What If Your AI Code Fixed Its Own Tech Debt?

When I started planning Building The Age of AI, I sat down and wrote out what I actually wanted from AI-assisted software development. I was not interested in one more demo where a model spits out a small app that looks impressive for five minutes and then collapses when you click around it. I wanted something much more useful than that.

The dream was simple to describe and difficult to build: I wanted large language models to take over as many parts of software development and cyber security as they safely could, automatically improving the quality of the final product.

To me, this was the critical distinction. Faster code writing is not enough. If AI only helps us generate insecure software faster, then we have not really solved anything. All we’ve really done is made it easier to create future incidents. Instead, what I really want to build is an ecosystem where AI helps with requirements, design, implementation, testing, security review, vulnerability management, logging, maintenance, and eventually the ongoing reduction of technical debt.

In other words, I do not want AI to be a better autocomplete. I want it to become part of the discipline of building software properly.

In the end, I broke this down into six principles.

Principle #1: The Starting Point Is High Quality Code

High quality code eliminates a lot of the problems that cyber security teams end up dealing with later. It is easier to read, easier to review, easier to test, easier to deploy, and easier to change. When the code is messy, ambiguous, and full of hidden assumptions, every later step becomes more expensive.

This is also where AI can either help or hurt. A model can produce a lot of code very quickly, but if that code is not structured, tested, and aligned with the rest of the application, it just increases the blast radius. A system built with AI needs standards that force the model to produce code that people can understand and maintain.

That is why Production AI is based around skills rather than one magic prompt. A skill gives the model a repeatable way to handle a class of work. It can define what evidence to gather, what questions to ask, what tests to create, what standards to apply, and what counts as done.

That is the only way I can see AI software development becoming trustworthy at scale.

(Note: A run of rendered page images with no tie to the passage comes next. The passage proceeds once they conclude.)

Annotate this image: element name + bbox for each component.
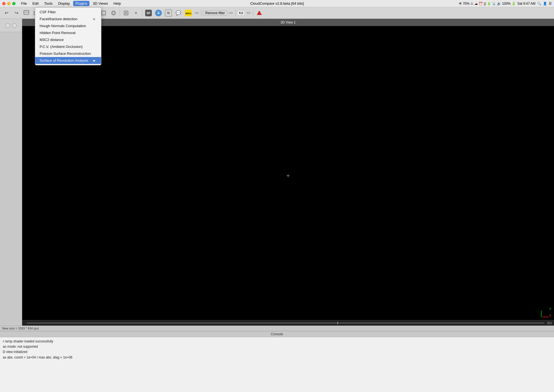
surface-revolution-arrow: ▶ [93, 59, 96, 62]
user-icon[interactable]: 👤 [543, 2, 547, 6]
separator-5 [142, 10, 142, 16]
main-3d-view[interactable]: 3D View 1 + Y X [22, 19, 554, 326]
separator-4 [120, 10, 120, 16]
menu-item-surface-revolution[interactable]: Surface of Revolution Analysis ▶ [35, 57, 101, 64]
menu-item-hough[interactable]: Hough Normals Computation [35, 22, 101, 29]
cc-logo-icon [256, 10, 262, 16]
view-front-icon [101, 11, 106, 16]
remove-filter-button[interactable]: Remove filter [203, 10, 227, 16]
svg-text:SF: SF [147, 11, 150, 15]
cc-logo-button[interactable] [255, 9, 264, 17]
left-panel [0, 19, 22, 326]
filter-more-button[interactable]: >> [228, 11, 234, 16]
svg-text:M3C2: M3C2 [185, 12, 191, 15]
separator-7 [235, 10, 236, 16]
kd-more-button[interactable]: >> [245, 11, 252, 16]
n-icon: N [165, 9, 172, 17]
panel-btn-1[interactable] [6, 23, 10, 28]
facet-submenu-arrow: ▶ [93, 17, 96, 20]
view-content[interactable]: + Y X [22, 26, 554, 326]
nav-forward-button[interactable]: ↪ [12, 9, 21, 17]
svg-rect-0 [24, 11, 29, 14]
menu-item-pcv[interactable]: P.C.V. (Ambient Occlusion) [35, 43, 101, 50]
menu-item-m3c2[interactable]: M3C2 distance [35, 36, 101, 43]
svg-rect-5 [102, 11, 106, 15]
svg-text:N: N [167, 11, 170, 15]
ruler-slider[interactable] [27, 323, 545, 324]
menu-edit[interactable]: Edit [30, 1, 41, 6]
separator-6 [201, 10, 201, 16]
new-entity-icon [23, 10, 29, 16]
kd-label: Kd [237, 10, 245, 16]
svg-point-6 [112, 11, 116, 15]
svg-text:S: S [157, 11, 160, 15]
nav-back-button[interactable]: ↩ [2, 9, 11, 17]
console-title: Console [0, 331, 554, 337]
ruler-value: 350 [547, 321, 552, 325]
axis-indicator: Y X [541, 307, 551, 317]
menu-file[interactable]: File [19, 1, 29, 6]
m3c2-button[interactable]: M3C2 [184, 9, 193, 17]
menu-icon[interactable]: ☰ [549, 2, 552, 6]
zoom-selection-button[interactable]: + [131, 9, 141, 17]
maximize-button[interactable] [12, 2, 16, 5]
speech-button[interactable]: 💬 [174, 9, 183, 17]
clock: Sat 9:47 AM [517, 2, 535, 6]
console-line-4: ax abs. coord = 1e+04 / max abs. diag = … [3, 355, 551, 360]
app-title: CloudCompare v2.8.beta [64 bits] [250, 1, 304, 6]
zoom-fit-button[interactable] [121, 9, 131, 17]
ruler-handle[interactable] [337, 322, 338, 324]
menu-help[interactable]: Help [111, 1, 123, 6]
new-entity-button[interactable] [22, 9, 31, 17]
s-circle-icon: S [155, 9, 162, 17]
console-content: r ramp shader loaded successfully ao mod… [0, 337, 554, 392]
console-line-1: r ramp shader loaded successfully [3, 339, 551, 344]
status-text: New size = 1593 * 934 (px) [2, 327, 39, 330]
menu-display[interactable]: Display [56, 1, 72, 6]
plugins-menu[interactable]: CSF Filter Facet/fracture detection ▶ Ho… [35, 7, 101, 65]
menu-3dviews[interactable]: 3D Views [91, 1, 110, 6]
zoom-fit-icon [124, 11, 129, 16]
menu-plugins[interactable]: Plugins [73, 1, 89, 6]
menu-item-facet[interactable]: Facet/fracture detection ▶ [35, 16, 101, 22]
minimize-button[interactable] [7, 2, 11, 5]
console-area: Console r ramp shader loaded successfull… [0, 331, 554, 392]
s-circle-button[interactable]: S [154, 9, 163, 17]
menu-tools[interactable]: Tools [42, 1, 55, 6]
toolbar-more-button[interactable]: >> [194, 11, 200, 16]
status-bar: New size = 1593 * 934 (px) [0, 326, 554, 331]
view-title: 3D View 1 [22, 19, 554, 26]
traffic-lights [2, 2, 16, 5]
view-side-button[interactable] [109, 9, 118, 17]
menu-bar: File Edit Tools Display Plugins 3D Views… [0, 0, 554, 7]
left-panel-controls [0, 19, 22, 32]
svg-point-7 [113, 11, 114, 15]
ruler-bar: 350 [22, 320, 554, 326]
sf-button[interactable]: SF [144, 9, 153, 17]
crosshair: + [286, 173, 290, 179]
menu-item-csf[interactable]: CSF Filter [35, 9, 101, 16]
n-button[interactable]: N [164, 9, 173, 17]
m3c2-icon: M3C2 [184, 9, 192, 17]
sf-icon: SF [145, 9, 152, 17]
console-line-3: D view initialized [3, 349, 551, 355]
menu-item-hidden-point[interactable]: Hidden Point Removal [35, 29, 101, 36]
system-icons: 👁 70% ⚠ ☁ ⏰ )) 🔋 📡 🔊 100% 🔋 [459, 2, 516, 6]
close-button[interactable] [2, 2, 6, 5]
view-side-icon [111, 11, 116, 16]
separator-8 [253, 10, 253, 16]
menu-bar-right: 👁 70% ⚠ ☁ ⏰ )) 🔋 📡 🔊 100% 🔋 Sat 9:47 AM … [459, 2, 552, 6]
search-icon[interactable]: 🔍 [537, 2, 541, 6]
panel-btn-2[interactable] [12, 23, 17, 28]
menu-item-poisson[interactable]: Poisson Surface Reconstruction [35, 50, 101, 57]
console-line-2: ao mode: not supported [3, 344, 551, 349]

Principle #2: Secure By Design Has To Be Proven

One of my strongest views is that secure software has to be backed by tests. It is not enough to say that a feature appears to work. Every meaningful user interaction should have tests that prove it behaves correctly and rejects the things it should reject.

This is where a lot of teams still fall short. A form field accepts user input, that input flows to a server, and nobody has properly tested what happens with unexpected data. That is still happening in 2026, and it should not be normal.

The AI version of this problem is even sharper. If I ask a model to build a feature and I do not force it to think through validation, edge cases, negative paths, permissions, and abuse cases, it will often optimize for the happy path. It will make the thing appear to work. But appearing to work is not the same as being production ready.

So the system has to make testing non-negotiable. Unit tests need to cover the logic. Integration tests need to prove the parts work together. End-to-end tests need to cover real user behavior. Security-focused tests need to prove that bad inputs are rejected and that trust boundaries are respected.

That is the direction I want AI development to move in: not less testing because AI is faster, but more consistent testing because AI can help produce and maintain the proof.

Principle #3: Vulnerability Management Should Not Be A Panic Button

Another part of the dream is automated vulnerability management. Modern software is full of dependencies. Your application is not just your code; it is your code plus the packages, frameworks, runtimes, base images, operating systems, and build tools that support it.

When a high-impact vulnerability is released, too many teams are still trying to figure out where the affected package exists, whether they are exposed, what has to be updated, and whether the update breaks anything. They are building the response while the incident is already underway.

That process should be far more automated.

At a minimum, AI should be able to help identify the affected dependency, locate where it is used, propose the update, run the relevant tests, summarize the risk, and prepare the change for human approval. Even automating half of that workflow would make teams faster and safer.

Vulnerabilities are not rare exceptional events. They are part of the normal operating environment for any codebase that depends on other people's software.

Principle #4: The System Has To Improve As Models Improve

A key reason I am building this around skills is that models keep getting better. Every time the underlying model improves, the skills should be able to improve with it. This creates a powerful self-improvement loop which should exponentially accelerate true secure software development.

The only way to do this at scale is to encode each workflow element into a skill, and then create a meta skill layer over the top that focus on optimizing these skills over time. This allows your AI to capture and learn from mistakes, identify effective patterns, and eliminate whole classes of issues over time.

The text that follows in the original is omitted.